1. Camera: I use an Olympus 4.0 megapixel digital camera, which is a decent camera, but any good quality digital camera will do. Read your camera’s instruction guide to find all the options for taking good-quality photos. Always take high resolution .tiff photos because you can always decrease the image quality and file size of a digital photo, but you can’t start with a low resolution image and make it high resolution.

2. Lighting: You don’t have to have an expensive photo lighting system or a really expensive camera, what I use are those metal clamp-on reflectors you can buy at the hardware store and I use 500 watt photo light bulbs from the cameras. in the clamp of the metal reflectors. I use four of these at a time.

3. Tripod: A tripod is also very useful, but you can do without it if necessary. Use a sturdy tripod with tilt and swivel. If you don’t have a tripod, make sure your shutter speed is at least 1/60 and hold the camera steady and pull the trigger gently.

4. Photo editing software: The final component is the computer software to adjust the images on the computer, I use Adobe Photoshop software which is amazing. There are many other photo editing programs available and basically you just need to be able to crop the image and adjust the colors and lightness and darkness of your digital images.

Procedures –

1. Shoot indoors with at least two 500-watt (3200K) photo flood lamps mounted in reflectors.
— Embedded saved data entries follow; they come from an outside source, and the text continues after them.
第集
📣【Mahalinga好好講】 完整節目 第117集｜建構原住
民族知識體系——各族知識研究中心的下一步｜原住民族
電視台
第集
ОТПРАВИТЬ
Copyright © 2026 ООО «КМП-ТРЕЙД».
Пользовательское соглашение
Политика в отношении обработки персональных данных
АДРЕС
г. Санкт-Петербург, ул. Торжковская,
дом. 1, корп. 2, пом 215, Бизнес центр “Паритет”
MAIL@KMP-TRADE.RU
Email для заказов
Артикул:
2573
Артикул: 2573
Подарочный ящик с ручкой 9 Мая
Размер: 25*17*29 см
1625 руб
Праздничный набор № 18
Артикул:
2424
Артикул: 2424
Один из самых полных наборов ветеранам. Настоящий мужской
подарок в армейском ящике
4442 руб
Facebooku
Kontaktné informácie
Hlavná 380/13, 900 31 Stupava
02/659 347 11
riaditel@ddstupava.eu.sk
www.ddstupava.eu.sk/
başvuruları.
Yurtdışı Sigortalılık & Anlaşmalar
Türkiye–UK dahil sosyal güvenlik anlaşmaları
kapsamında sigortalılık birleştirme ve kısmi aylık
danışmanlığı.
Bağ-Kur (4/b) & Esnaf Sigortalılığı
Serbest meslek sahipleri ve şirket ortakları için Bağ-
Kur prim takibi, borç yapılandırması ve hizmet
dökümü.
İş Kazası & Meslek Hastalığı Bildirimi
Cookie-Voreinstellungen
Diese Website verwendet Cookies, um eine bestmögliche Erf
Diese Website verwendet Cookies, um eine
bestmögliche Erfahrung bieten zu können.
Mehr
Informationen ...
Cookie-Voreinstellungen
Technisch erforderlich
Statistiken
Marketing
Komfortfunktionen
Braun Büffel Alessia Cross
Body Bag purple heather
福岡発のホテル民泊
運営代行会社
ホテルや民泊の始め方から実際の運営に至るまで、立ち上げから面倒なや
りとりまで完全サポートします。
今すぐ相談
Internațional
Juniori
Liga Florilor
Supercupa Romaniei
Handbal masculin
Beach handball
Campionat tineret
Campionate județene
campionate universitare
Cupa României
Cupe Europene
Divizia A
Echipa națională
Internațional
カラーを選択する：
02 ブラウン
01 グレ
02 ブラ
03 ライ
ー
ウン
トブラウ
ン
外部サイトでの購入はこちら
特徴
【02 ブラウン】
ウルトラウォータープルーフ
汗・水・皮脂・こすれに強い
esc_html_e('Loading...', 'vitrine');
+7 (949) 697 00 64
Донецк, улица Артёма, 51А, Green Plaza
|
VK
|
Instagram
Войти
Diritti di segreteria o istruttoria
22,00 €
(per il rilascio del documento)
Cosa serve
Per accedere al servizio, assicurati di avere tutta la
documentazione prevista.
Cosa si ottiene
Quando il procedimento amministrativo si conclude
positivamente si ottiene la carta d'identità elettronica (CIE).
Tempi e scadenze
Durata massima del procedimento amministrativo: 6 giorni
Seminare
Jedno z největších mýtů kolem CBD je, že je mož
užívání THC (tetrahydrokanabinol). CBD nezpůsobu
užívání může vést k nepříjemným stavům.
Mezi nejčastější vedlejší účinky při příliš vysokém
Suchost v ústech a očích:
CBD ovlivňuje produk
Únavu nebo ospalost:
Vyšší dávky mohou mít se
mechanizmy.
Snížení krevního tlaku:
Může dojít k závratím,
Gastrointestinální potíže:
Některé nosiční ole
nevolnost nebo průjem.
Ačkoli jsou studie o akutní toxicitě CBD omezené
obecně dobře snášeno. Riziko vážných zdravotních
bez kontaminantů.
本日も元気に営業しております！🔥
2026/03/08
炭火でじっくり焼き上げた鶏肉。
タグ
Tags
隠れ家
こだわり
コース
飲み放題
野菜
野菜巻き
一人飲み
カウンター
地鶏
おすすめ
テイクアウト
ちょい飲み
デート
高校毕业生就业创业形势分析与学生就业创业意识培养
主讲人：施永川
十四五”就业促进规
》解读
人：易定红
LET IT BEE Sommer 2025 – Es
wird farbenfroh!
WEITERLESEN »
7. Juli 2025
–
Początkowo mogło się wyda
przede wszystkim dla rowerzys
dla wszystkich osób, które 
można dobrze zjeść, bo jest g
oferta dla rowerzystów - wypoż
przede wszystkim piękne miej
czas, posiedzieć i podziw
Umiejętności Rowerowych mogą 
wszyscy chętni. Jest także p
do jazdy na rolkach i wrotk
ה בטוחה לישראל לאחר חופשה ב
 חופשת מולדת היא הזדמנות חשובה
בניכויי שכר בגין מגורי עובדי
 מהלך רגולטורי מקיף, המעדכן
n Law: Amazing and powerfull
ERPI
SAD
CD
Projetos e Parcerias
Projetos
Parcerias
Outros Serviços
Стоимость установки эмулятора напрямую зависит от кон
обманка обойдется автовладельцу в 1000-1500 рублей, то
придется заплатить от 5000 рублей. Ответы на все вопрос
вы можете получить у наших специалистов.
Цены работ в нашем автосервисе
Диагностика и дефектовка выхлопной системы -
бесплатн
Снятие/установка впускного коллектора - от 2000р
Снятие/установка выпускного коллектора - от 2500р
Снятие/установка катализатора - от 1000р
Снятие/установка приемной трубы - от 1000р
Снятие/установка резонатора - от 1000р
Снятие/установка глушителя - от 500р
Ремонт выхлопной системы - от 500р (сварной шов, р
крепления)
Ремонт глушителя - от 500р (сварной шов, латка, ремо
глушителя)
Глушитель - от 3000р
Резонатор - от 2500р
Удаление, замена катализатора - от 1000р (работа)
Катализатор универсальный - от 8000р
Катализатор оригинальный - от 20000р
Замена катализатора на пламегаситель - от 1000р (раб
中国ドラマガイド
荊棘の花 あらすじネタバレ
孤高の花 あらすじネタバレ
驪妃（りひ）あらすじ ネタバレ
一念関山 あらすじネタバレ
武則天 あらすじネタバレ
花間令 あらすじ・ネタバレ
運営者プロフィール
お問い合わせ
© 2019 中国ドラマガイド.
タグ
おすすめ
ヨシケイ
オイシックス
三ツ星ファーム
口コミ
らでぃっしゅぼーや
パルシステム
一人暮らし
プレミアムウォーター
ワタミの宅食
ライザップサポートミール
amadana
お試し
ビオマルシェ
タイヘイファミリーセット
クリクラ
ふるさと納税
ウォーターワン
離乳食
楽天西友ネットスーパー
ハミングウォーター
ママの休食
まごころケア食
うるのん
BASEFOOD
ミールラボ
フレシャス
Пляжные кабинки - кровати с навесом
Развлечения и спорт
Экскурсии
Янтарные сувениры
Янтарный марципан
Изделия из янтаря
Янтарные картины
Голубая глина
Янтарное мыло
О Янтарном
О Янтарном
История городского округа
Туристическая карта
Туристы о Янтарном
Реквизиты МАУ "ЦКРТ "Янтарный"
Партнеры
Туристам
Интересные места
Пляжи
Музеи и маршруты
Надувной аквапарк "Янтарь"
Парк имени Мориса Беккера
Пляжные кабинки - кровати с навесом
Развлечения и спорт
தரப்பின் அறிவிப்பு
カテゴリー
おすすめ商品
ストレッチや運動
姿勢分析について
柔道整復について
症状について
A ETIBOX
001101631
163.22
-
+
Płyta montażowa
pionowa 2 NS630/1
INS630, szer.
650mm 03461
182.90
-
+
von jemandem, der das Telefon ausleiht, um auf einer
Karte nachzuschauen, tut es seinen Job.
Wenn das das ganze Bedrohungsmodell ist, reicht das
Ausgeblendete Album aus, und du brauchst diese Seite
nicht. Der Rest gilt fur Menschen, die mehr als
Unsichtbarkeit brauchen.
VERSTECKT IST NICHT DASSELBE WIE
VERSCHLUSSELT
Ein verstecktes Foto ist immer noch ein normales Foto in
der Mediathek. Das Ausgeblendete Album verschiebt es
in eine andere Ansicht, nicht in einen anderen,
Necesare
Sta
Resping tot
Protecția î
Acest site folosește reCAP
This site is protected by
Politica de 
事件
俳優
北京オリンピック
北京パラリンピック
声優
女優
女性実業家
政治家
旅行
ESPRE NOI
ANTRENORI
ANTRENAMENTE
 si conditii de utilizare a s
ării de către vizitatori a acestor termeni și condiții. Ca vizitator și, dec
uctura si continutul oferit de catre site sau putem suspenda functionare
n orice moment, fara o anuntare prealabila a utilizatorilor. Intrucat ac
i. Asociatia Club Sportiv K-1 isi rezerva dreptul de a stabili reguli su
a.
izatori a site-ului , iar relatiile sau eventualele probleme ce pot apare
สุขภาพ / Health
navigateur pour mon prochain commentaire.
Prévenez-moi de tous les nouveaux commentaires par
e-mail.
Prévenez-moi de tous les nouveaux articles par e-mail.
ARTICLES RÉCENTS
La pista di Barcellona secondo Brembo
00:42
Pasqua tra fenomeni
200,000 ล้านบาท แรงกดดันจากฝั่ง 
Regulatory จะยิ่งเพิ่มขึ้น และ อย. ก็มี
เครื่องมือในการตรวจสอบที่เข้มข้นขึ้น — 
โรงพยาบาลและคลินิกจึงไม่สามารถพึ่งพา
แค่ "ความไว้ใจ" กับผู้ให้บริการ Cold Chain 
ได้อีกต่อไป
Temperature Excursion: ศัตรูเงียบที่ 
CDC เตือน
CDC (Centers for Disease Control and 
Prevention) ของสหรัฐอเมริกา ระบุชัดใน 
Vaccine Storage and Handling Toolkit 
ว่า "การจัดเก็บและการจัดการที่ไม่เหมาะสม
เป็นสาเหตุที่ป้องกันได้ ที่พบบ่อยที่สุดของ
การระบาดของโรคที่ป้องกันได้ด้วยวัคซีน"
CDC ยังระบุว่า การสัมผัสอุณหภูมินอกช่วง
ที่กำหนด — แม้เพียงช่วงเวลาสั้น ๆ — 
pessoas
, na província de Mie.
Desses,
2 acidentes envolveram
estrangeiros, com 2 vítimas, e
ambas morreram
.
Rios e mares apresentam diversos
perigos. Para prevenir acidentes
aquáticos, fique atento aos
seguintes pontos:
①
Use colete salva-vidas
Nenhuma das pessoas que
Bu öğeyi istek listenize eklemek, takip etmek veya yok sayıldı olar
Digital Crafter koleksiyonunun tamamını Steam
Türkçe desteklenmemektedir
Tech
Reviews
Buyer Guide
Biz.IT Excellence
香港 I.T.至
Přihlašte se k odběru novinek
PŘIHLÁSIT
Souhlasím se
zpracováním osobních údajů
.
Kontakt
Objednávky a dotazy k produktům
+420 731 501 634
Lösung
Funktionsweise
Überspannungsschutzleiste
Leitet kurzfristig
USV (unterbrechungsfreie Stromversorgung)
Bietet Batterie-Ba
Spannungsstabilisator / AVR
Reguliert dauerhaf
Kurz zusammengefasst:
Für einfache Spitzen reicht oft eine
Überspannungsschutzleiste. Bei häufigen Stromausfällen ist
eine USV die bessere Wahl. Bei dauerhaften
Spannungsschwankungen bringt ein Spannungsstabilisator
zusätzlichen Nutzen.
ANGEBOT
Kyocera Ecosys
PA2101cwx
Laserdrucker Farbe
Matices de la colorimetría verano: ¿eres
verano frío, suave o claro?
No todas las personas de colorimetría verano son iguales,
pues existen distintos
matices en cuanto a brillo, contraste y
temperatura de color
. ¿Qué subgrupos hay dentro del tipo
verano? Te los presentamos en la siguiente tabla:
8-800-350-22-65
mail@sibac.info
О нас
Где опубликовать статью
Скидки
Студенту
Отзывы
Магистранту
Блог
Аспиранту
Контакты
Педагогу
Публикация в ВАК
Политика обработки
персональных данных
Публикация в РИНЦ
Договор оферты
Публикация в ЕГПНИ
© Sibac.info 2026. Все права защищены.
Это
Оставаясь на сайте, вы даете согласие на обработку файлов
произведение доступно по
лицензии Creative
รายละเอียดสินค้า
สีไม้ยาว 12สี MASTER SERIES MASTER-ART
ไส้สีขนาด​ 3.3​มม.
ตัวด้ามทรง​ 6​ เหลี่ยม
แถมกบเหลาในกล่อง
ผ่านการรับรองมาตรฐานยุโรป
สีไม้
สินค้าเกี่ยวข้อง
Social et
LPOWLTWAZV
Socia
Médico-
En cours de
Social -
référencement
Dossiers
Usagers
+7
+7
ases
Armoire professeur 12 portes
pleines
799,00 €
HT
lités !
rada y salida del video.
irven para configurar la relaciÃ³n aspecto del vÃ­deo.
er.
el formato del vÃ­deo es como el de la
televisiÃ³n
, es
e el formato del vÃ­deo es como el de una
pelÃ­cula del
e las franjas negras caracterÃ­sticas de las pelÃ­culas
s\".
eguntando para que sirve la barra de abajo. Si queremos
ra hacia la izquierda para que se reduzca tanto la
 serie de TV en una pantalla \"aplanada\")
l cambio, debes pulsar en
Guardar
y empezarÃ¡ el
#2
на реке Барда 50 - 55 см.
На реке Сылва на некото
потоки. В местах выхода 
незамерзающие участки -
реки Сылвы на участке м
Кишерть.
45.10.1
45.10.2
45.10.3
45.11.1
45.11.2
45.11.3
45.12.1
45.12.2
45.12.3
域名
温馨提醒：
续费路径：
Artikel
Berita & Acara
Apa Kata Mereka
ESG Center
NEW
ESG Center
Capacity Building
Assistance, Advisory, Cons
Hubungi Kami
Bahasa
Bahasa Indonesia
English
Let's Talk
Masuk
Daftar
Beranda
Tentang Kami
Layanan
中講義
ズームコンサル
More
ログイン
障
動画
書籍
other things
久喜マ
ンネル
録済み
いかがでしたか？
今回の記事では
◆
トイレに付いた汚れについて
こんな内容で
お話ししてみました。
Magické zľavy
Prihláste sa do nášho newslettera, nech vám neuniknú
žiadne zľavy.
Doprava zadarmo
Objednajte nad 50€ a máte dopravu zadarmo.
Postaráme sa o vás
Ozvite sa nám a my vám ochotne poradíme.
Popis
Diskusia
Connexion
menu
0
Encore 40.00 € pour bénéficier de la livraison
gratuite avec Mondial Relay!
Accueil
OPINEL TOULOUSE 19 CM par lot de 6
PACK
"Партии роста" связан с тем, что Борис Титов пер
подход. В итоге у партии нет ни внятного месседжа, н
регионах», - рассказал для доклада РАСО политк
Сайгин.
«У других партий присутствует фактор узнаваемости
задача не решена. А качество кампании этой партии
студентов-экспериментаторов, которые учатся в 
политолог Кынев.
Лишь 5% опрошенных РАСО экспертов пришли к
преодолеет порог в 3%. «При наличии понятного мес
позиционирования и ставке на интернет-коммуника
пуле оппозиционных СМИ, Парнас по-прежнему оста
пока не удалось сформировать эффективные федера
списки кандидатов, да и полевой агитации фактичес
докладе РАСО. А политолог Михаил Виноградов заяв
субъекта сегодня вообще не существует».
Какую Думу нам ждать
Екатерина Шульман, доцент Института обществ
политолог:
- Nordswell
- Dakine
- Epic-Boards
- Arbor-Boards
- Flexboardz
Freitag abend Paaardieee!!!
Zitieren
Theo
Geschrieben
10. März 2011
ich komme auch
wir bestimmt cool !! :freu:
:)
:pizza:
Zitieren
If your artwork is 22″ x 30″ or larger, you should probably use four lights.

2. Put the artwork on a matte black board as a background. Secure the art to the black board with double-sided tape, thumbtacks, or use a black doily. Place on the wall or on an easel or on the floor. The art should be parallel to the camera lens, the center of the lens pointing to the center of the art. Use a spirit level to make sure the camera and art are level. Paste a color/gray scale next to the art so you have a reference for adjusting the color of your digital image.

3. The lamps should be 4-5 feet away from the artwork, place the lights at a 30-degree angle to the surface of the artwork, and aim each of the four lights at a corner separated from the artwork so that the light evenly illuminates the entire surface of the artwork. Check for hot spots, shadows, or glare reflecting off the art. The room must be completely dark when you shoot. Cover the windows and turn off the lights. For textured work like collage, try concentrating the light, using only one sidelight and adjusting the exposure accordingly.

4. Fill the viewfinder or LCD (digital) with the IMAGE ONLY, centered and absolutely square on the sides, top and bottom. Move the camera or zoom, not the art. Carefully focus on the center of the art.

5. The best combination is a slow speed setting (1/8, 1/15, 1/30 sec) with a high f/stop (f11 or f16) for color saturation and sharp image. If you don’t have a tripod, you’ll need to use at least a 1/60 shutter speed. The best setting for light balancing is “tungsten” (which is the type of bulb you’ll be using). Tungsten is under “white balance” in the camera settings. Change your white balance setting to tungsten, if your camera has that option.

6. Always take the highest resolution .tiff image possible (for print applications), you can always save it as a .jpg, .gif or .png for use on the web. For the web, a .gif file with a resolution of 72 pixels per inch is good for most web applications because it has a small file size and loads quickly.

7. Edit your digital image, in your photo editing software, to match the look of your artwork.

8. Organize your digital artwork files on your computer into folders so you can easily find them and upload them to online galleries.


Group your artwork by size and shoot the same sizes in sequence, so you don’t have to adjust your camera or easel as much. If your pieces are a standard size, put masking tape on the floor to mark the position of the camera, lights, and easel or art stand as well as the location of the art. It will save you time when you go back to shooting.